---- Data for the task

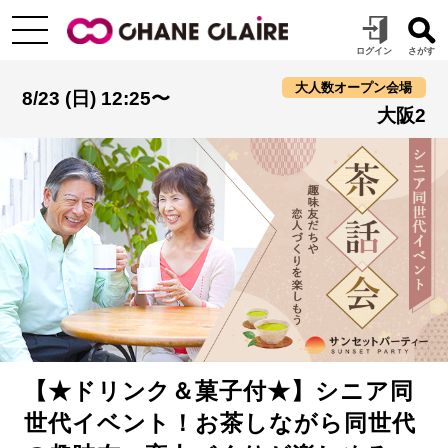
大人数オープン会場
8/23 (日) 12:25〜
大阪2
【★ドリンク＆菓子付★】シニア同
世代イベント！お茶しながら同世代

--------

◆ Prompt: Word for word, write out each line of the records, but leave the pictures behind.

◆ Answer area:
大人数オープン会場
8/23 (日) 12:25〜
大阪2
【★ドリンク＆菓子付★】シニア同
世代イベント！お茶しながら同世代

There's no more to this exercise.